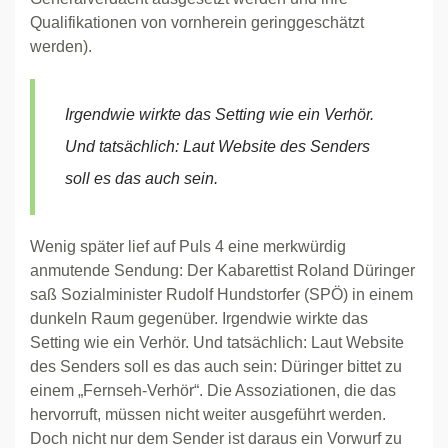
Qualifikationen von vornherein geringgeschätzt
werden).
Irgendwie wirkte das Setting wie ein Verhör.
Und tatsächlich: Laut Website des Senders
soll es das auch sein.
Wenig später lief auf Puls 4 eine merkwürdig
anmutende Sendung: Der Kabarettist Roland Düringer
saß Sozialminister Rudolf Hundstorfer (SPÖ) in einem
dunkeln Raum gegenüber. Irgendwie wirkte das
Setting wie ein Verhör. Und tatsächlich: Laut Website
des Senders soll es das auch sein: Düringer bittet zu
einem „Fernseh-Verhör“. Die Assoziationen, die das
hervorruft, müssen nicht weiter ausgeführt werden.
Doch nicht nur dem Sender ist daraus ein Vorwurf zu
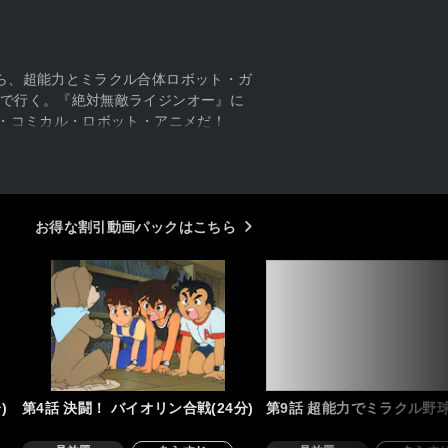
ら、超能力とミラクル合体ロボット・ガ
で行く。『絶対無敵ライジンオー』に
ル・コミカル・ロボット・アニメだ！
お得な割引動画パックはこちら
)
第4話 決闘！ バイオリン合戦(24分)
第9話 超能力でミラクル野球(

□ □ □

_TASK STATEMENT_. Beginning at the line with "Irgendwie wirkte das Setting wie ein Verhör." and stopping after the line with "dunkeln Raum gegenüber. Irgendwie wirkte das", please write out every line of the data above exactly and nothing else.

_EXERCISE RESULT_.
Irgendwie wirkte das Setting wie ein Verhör.
Und tatsächlich: Laut Website des Senders
soll es das auch sein.
Wenig später lief auf Puls 4 eine merkwürdig
anmutende Sendung: Der Kabarettist Roland Düringer
saß Sozialminister Rudolf Hundstorfer (SPÖ) in einem
dunkeln Raum gegenüber. Irgendwie wirkte das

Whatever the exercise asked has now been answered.